## [Data records]

^^^^^^^^^^^^^^^^

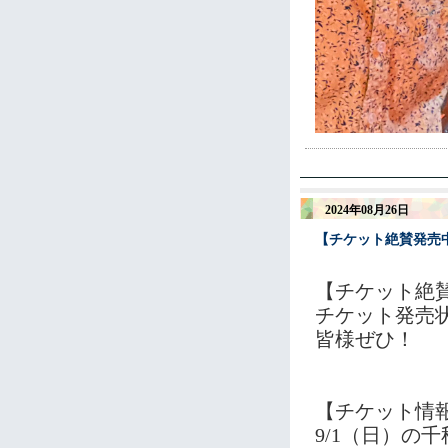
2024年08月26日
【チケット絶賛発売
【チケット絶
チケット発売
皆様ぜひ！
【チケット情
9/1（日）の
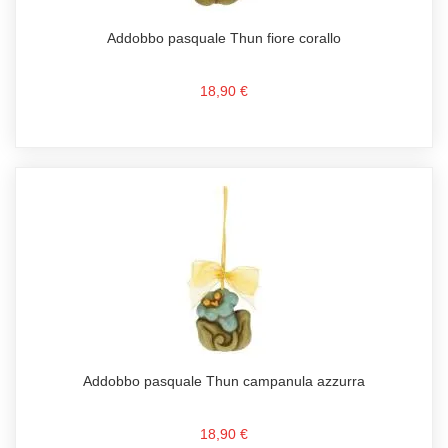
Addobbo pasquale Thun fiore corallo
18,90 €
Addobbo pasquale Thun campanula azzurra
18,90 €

^^^^^^^^^^^^^^^^

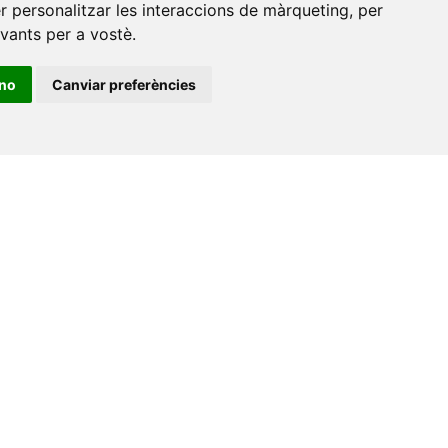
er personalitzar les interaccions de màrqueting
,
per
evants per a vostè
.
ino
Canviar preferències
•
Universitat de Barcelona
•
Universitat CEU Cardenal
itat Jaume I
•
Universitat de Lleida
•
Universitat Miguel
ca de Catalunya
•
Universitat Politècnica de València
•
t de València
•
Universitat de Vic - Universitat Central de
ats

^^^^^^^^^^^^^^^^

## [What the task asks]
Go through the records and tally the lines that include "València". Write only the number.

## [Solution to the problem]
2